These comments suggest that there is basically no research about charitable giving and all research about social preferences is only done in abstract experimental paradigms. I think this is a wrong impression and literature about charitable giving should be properly cited in these situations. Possible literature and review articles of which some are also cited in the text are Bekkers and Wiepking (2011), Karlan and List (2007), and Vesterlund and Sonnevi (2007).

References

Bekkers, R., & Wiepking, P. (2011). A literature review of empirical studies of philanthropy: Eight mechanisms that drive charitable giving. Nonprofit and voluntary sector quarterly, 40(5), 924-973.

Jarosz, A. F., & Wiley, J. (2014). What are the odds? A practical guide to computing and reporting Bayes factors. The Journal of Problem Solving, 7(1), 2.

Karlan, D., & List, J. A. (2007). Does price matter in charitable giving? Evidence from a large-scale natural field experiment. American Economic Review, 97(5), 1774-1793.

Rouder, J. N., & Morey, R. D. (2012). Default Bayes factors for model selection in regression. Multivariate Behavioral Research, 47(6), 877-903.
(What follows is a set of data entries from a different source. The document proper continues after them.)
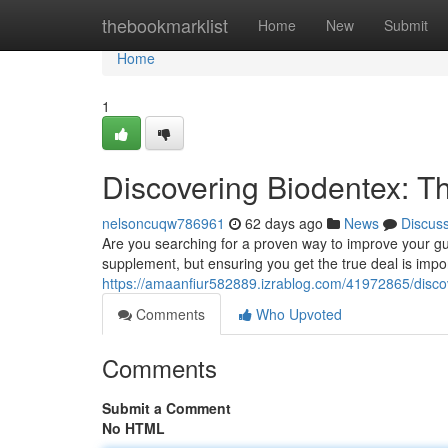
Home
thebookmarklist
Home
New
Submit
Home
1
Discovering Biodentex: Th
nelsoncuqw786961
62 days ago
News
Discus
Are you searching for a proven way to improve your gum
supplement, but ensuring you get the true deal is impor
https://amaanfiur582889.izrablog.com/41972865/disco
Comments
Who Upvoted
Comments
Submit a Comment
No HTML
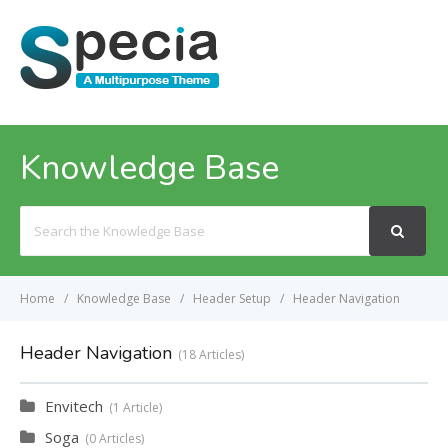
MENU
Knowledge Base
Search
For
Home
Knowledge Base
Header Setup
Header Navigation
Header Navigation
18 Articles
Envitech
1 Article
Soga
0 Articles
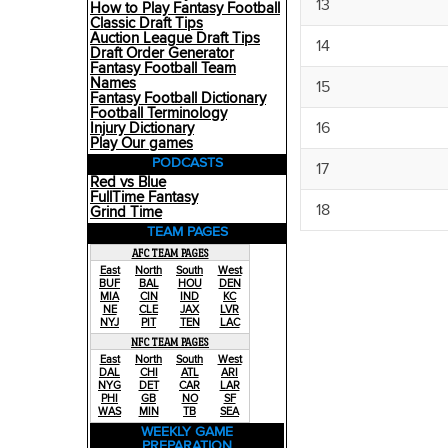
13
How to Play Fantasy Football
Classic Draft Tips
Auction League Draft Tips
14
Draft Order Generator
Fantasy Football Team
Names
15
Fantasy Football Dictionary
Football Terminology
16
Injury Dictionary
Play Our games
PODCASTS
17
Red vs Blue
FullTime Fantasy
18
Grind Time
TEAM PAGES
AFC TEAM PAGES
East
North
South
West
BUF
BAL
HOU
DEN
MIA
CIN
IND
KC
NE
CLE
JAX
LVR
NYJ
PIT
TEN
LAC
NFC TEAM PAGES
East
North
South
West
DAL
CHI
ATL
ARI
NYG
DET
CAR
LAR
PHI
GB
NO
SF
WAS
MIN
TB
SEA
WEEKLY GAME
PREPARATION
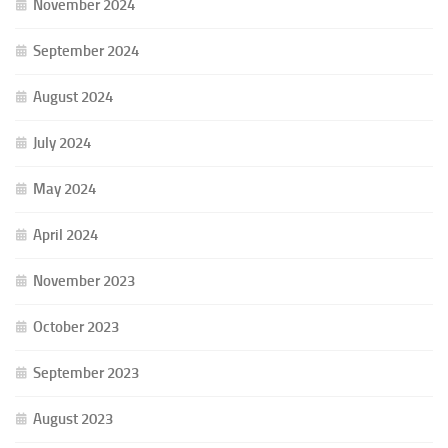
November 2024
September 2024
August 2024
July 2024
May 2024
April 2024
November 2023
October 2023
September 2023
August 2023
Vesterlund, L., & Sonnevi, G. (2006). 24. Why Do People Give?. In The nonprofit sector (pp. 568-588). Yale University Press.

Vives, M. L., & FeldmanHall, O. (2018). Tolerance to ambiguous uncertainty predicts prosocial behavior. Nature communications, 9(1), 1-9.

Response 7: Thank you very much for pressing us on this! We of course did not mean to suggest that there was no research fitting these criteria. We have now adjusted our language throughout the literature review and cited all the literature outlined by you (except the ones that we had already cited before), also clearing up some additional issues in these sections: Specifically, we now make explicit that our contribution is primarily moving risk over donations in tightly controlled abstract games (as has been done before) to the risk/ambiguity over actual charities’ interventions, something that has both not been studied in detail and is much closer to the actual choice environment that potential donors find themselves in. Now we make clear that our claim to increase ecological validity is with regards to this aspect specifically, and of course not to charitable giving overall (though we agree that our previous manuscript did not make this sufficiently clear). We hope that our updated language now removes all ambiguity regarding this issue.

Example (p. 4-5):

Our research builds on the literature on risk that has so far mostly employed directly controllable levels of risk in the lab. For example, in abstract game scenarios, risk can be controlled and stated precisely, for example by imposing a 50% chance of one’s donation not going through, or by introducing a 5% chance that one’s donation is matched. Crucially though, our research is substantially different from the discussed literature primarily because we move the level of risk from directly calculable interventions in the lab (as outlined above) to the actual charities themselves. While this introduces several design challenges, we argue that this step leads to an increased level of ecological validity of any potential finding. However, note that there is already a large literature on charitable giving generally that has a similar or higher level of external validity (Bekkers & Wiepking, 2011; Karlan & List, 2007; Vesterlund & Sonevi, 2006). However, our paper’s main contribution is the moving of our focus on risk and ambiguity to actual organisations and their interventions and away from aspects that can be controlled in the lab. Having risk and ambiguity at the level of actual charities is the level at which risk and ambiguity typically enter people’s decision-making processes; rarely are we uncertain as to whether our donation will randomly increase when we donate (as in some experimental lab studies), but we are almost always acting under uncertainty about the charity’s interventions that we consider donating to.

Reviewer #2:

Summary Comment:

While I was reading the paper, I found the research questions interesting and important. I liked it a lot. However, when I read though the experiment design, I found, unfortunately, the design in the Main choice and context-free choice is not appropriate to answer the research questions. The concern is that the current design asks the participants to make two choices: which type of charity to donate to and how much to donate, while these two decisions are correlated with each other. Consequently, the experiment is not well controlled.

Comment 1:

To make this more clear, I’ll first describe what is an ideal design and then point out the issues about the current design. To answer the research questions or test the hypotheses, we can either test whether they prefer to donate to sure-thing charity or probabilistic charity or test how much they would like to donate given sure-thing charity or probabilistic charity. In the former case, we need to control for the donation level, i.e. if they donate, they donate the same amount of money. In the latter case, we randomly control for the charity type. The latter case is of course the Final Choice design in the current paper which I fully agree is the correct way.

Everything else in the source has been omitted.